**What is required:** Look through the data below. Pick out the lines holding the string "this".

**Data for analysis:**
+++
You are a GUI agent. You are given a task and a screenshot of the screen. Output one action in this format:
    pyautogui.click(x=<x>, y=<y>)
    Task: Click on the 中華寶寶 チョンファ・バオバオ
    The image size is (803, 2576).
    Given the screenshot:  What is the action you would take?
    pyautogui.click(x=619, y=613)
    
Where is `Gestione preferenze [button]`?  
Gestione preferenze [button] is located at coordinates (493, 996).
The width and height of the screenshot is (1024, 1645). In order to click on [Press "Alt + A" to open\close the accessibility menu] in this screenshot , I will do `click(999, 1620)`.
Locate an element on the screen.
+++
**Reply:**
You are a GUI agent. You are given a task and a screenshot of the screen. Output one action in this format:
The width and height of the screenshot is (1024, 1645). In order to click on [Press "Alt + A" to open\close the accessibility menu] in this screenshot , I will do `click(999, 1620)`.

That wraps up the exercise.